First results show Indonesia's President Jokowi on course for victory

  17 April 2019    Read: 1596
First results show Indonesia

Incumbent president Joko Widodo is on course for victory in Indonesia's election, the first unofficial results show, with one count putting him 13 percentage points ahead of his rival.

Pollster CSIS gave Mr Jokowi, as he is universally known, 56.7 per cent with more than half of the vote counted, while the former general Prabowo Subianto lagged behind on 43.3 per cent.

Another count, by the Kompas newspaper, gave Mr Jokowi 55.45 per cent to Mr Prabowo's 44.55 per cent. Indonesia's election body authorises these "quick counts" in lieu of exit polls, with official results taking many days to be confirmed.

Produced by reputable news outlets and survey organisations, the early counts have proved reliable in past elections. Another two organisations also had Mr Jokowi on between 54 and 56 per cent.

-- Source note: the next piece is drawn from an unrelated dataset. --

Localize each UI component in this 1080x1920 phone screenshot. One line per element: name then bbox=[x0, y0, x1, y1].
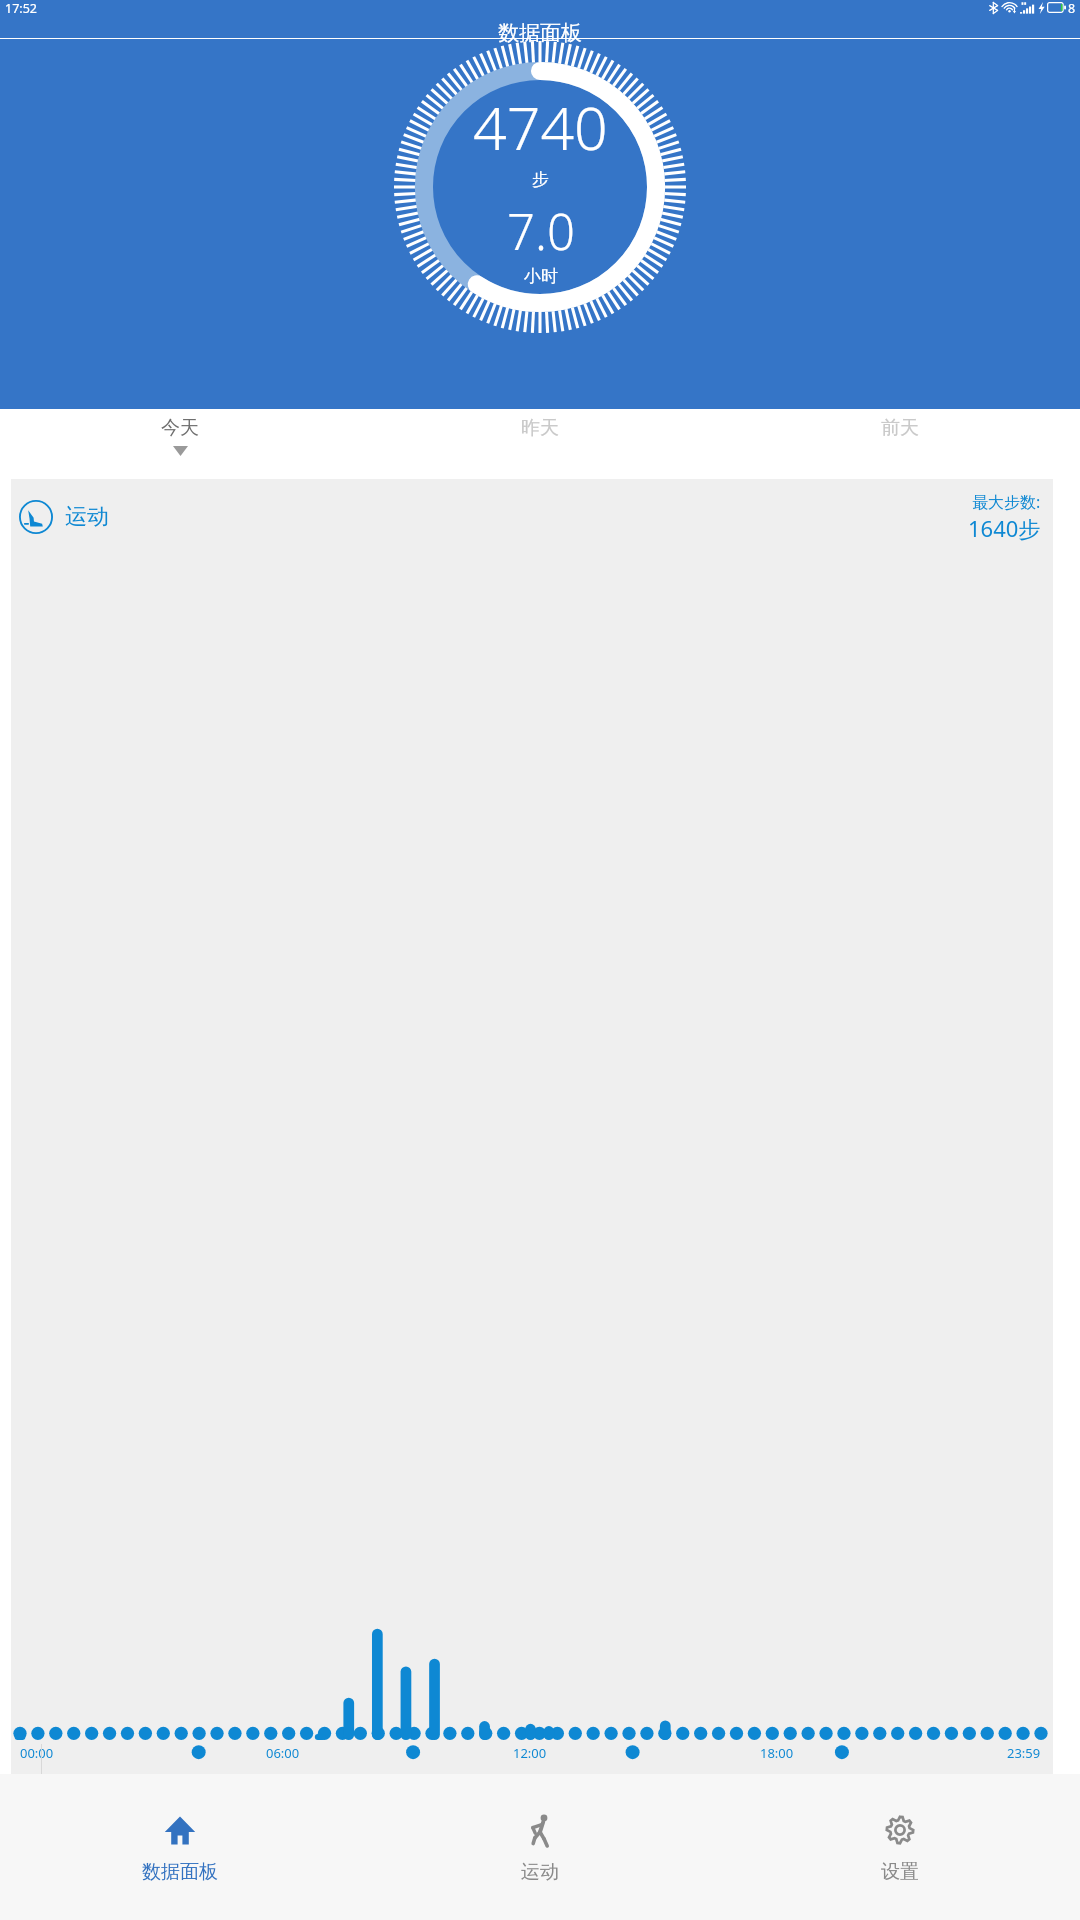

Indonesia voted on Wednesday in one of the most logistically challenging single-day elections ever held. More than 192 million people were eligible to cast their ballots and asked to choose both a president as head of the government and representatives for two national assemblies.

The crucial presidential race pitted Mr Jokowi, a former furniture salesman whose victory in 2014 was seen as finally breaking the hold on power of Indonesia’s deeply entrenched military and political elites, against Mr Prabowo, a self-styled strongman who cosied up to the country's powerful hardline Islamist factions in a bid to avoid a repeat of his 2014 failure.

Asked to comment on the "quick count" results, Prabowo campaign spokesman Dahnil Anzar Simanjuntak said that numbers based on 50 per cent of votes was not enough.

"We will wait," he said.

A senior government official close to the president said before the election that a win for Widodo with 52-55 percent of the vote would be a "sweet spot", and enough of a mandate to press on with, and even accelerate, reforms.

The winner may be known by late on Wednesday, though official results will not come until May. Any disputes can be taken to the Constitutional Court where a nine-judge panel will have 14 days to rule on them.